Encontró a muy buenos tiradores y pronto demostró quién era él. Asombró a todos. Eligió con cuidado a su numeral, a quien lo secundaría, una tarea compleja para cualquier candidato. Debía seguirlo al infierno y actuar con su mismo instinto en combate.
Resultó seleccionado un joven de Curitiba, Brasil, nacido un 28 de febrero de 1921 -el mismo día que Charney- y descendiente de franceses, llamado Pierre Clostermann (con él, en la foto de portada). Era una de las promesas del grupo. Había conseguido media docena de victorias ese año, convirtiéndose también en “as”. La dupla se haría inseparable. Clostermann siempre recordó con afecto los lejanos días junto a su jefe de escuadrilla argentino. En entrevistas, compartió mil anécdotas:
“Recuerdo una mañana en Normandía cuando apareció una formación de cuarenta cazas alemanes Focke Wulf 190. Eramos tres. Kenneth, mi Jefe de Escuadrilla, conocía muy bien su trabajo. Pensé que nos mantendríamos alejados de ese enjambre de cazas, pero no: me ordenó seguirlo, volando junto al capitán Johnsen, un voluntario noruego. Yo era su numeral y pensé: voy a morir. Charney conocía muy bien su oficio y, tras esa aparente desventaja, avizoraba una partida ganada. Embestimos a los alemanes provocando un gran desorden entre sus filas, Ken derribó a uno y dañó otro; yo pude derribar dos cazas”.

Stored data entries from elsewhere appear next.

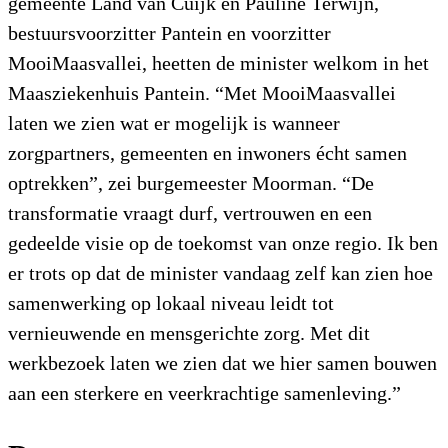
gemeente Land van Cuijk en Pauline Terwijn,
bestuursvoorzitter Pantein en voorzitter
MooiMaasvallei, heetten de minister welkom in het
Maasziekenhuis Pantein. “Met MooiMaasvallei
laten we zien wat er mogelijk is wanneer
zorgpartners, gemeenten en inwoners écht samen
optrekken”, zei burgemeester Moorman. “De
transformatie vraagt durf, vertrouwen en een
gedeelde visie op de toekomst van onze regio. Ik ben
er trots op dat de minister vandaag zelf kan zien hoe
samenwerking op lokaal niveau leidt tot
vernieuwende en mensgerichte zorg. Met dit
werkbezoek laten we zien dat we hier samen bouwen
aan een sterkere en veerkrachtige samenleving.”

Abajo, en las playas, un grupo de periodistas que cubría el avance aliado fue testigo de la epopeya. La formación alemana abandonó el sector al perder varios aviones en pocos segundos. Charney, Clostermann y Johnsen descendieron en formación, muy cerca uno del otro, y desfilaron ante el público que, electrizado, asistió a uno de los combates aéreos en mayor desventaja en los cielos recién conquistados. Por semejante operación, Charney recibió su segunda condecoración Cruz de Vuelo Distinguido que reconoce al personal de la RAF por un acto o actos de valentía, el coraje o la devoción al deber durante vuelo en operaciones activas de vuelo contra el enemigo. Clostermann recibió su primera Cruz de Vuelo Distinguido.

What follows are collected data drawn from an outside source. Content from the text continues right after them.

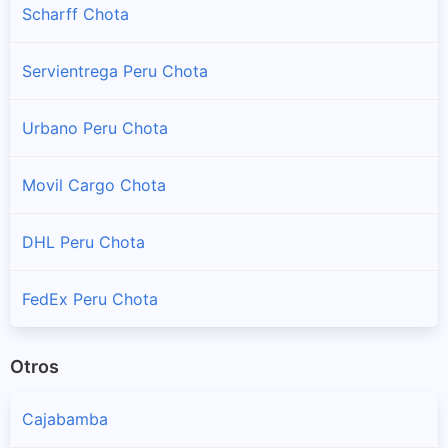
Scharff Chota
Chota
Sucursales y horarios Shalom en Chota
Servientrega Peru Chota
Cochabamba
Urbano Peru Chota
Sucursales y horarios Shalom en Cochabamba
Movil Cargo Chota
Conchan
Sucursales y horarios Shalom en Conchan
DHL Peru Chota
Huambos
Sucursales y horarios Shalom en Huambos
FedEx Peru Chota
Lajas
Otros
Sucursales y horarios Shalom en Lajas
Cajabamba
Llama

Los días en Normandía para Charney fueron coronados de gloria por una acción que lo tuvo como actor central. El “as” argentino descubrió la retirada alemana de Francia por los caminos rurales de Falaise. Su mensaje, contundente, que transmitió por su equipo de radio, “¡Que manden a toda la Fuerza Aérea!”, se repitió en todas las coberturas periodísticas. La localidad se convirtió en una tragedia para los alemanes; pasó a llamarse “la bolsa de Falaise”, donde los nazis quedaron atascados en una congestión de su propio tránsito y fueron atacados sin piedad desde el aire.

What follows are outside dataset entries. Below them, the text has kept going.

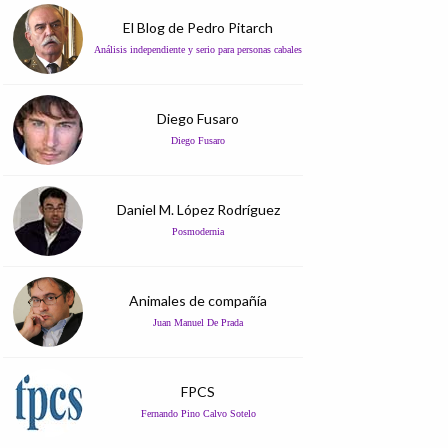
El Blog de Pedro Pitarch
Análisis independiente y serio para personas cabales
Diego Fusaro
Diego Fusaro
Daniel M. López Rodríguez
Posmodernia
Animales de compañía
Juan Manuel De Prada
FPCS
Fernando Pino Calvo Sotelo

Durante los meses siguientes, Charney voló por distintos puntos del planeta. Después de la guerra, fue enviado a Hong Kong. En 1970, se retiró con el grado de Group Captain (Coronel) de la Royal Air Force. Se convirtió en turista. Convirtió su furgoneta VW en casa rodante y salió a recorrer España. Se perdió en la vida lugareña, alejado del ruido de la guerra. Buscaba su lugar en el mundo. En esos inviernos llegó al paradisíaco pueblo de La Massana, en el principado de Andorra, se enamoró del lugar. También conoció a June, con quien contrajo matrimonio. Decidió quedarse a vivir allí, rodeado de bellos paisajes, para curar su alma.
Nadie supo de su pasado excepto por un chiquillo del pueblo, Rafael García Fernández, quien lo reconoció en una foto junto a Clostermann publicada en una enciclopedia de la Segunda Guerra Mundial editada por el Reader´s Digest. Kenneth, sorprendido por el pequeño, sonrió y guardó silencio.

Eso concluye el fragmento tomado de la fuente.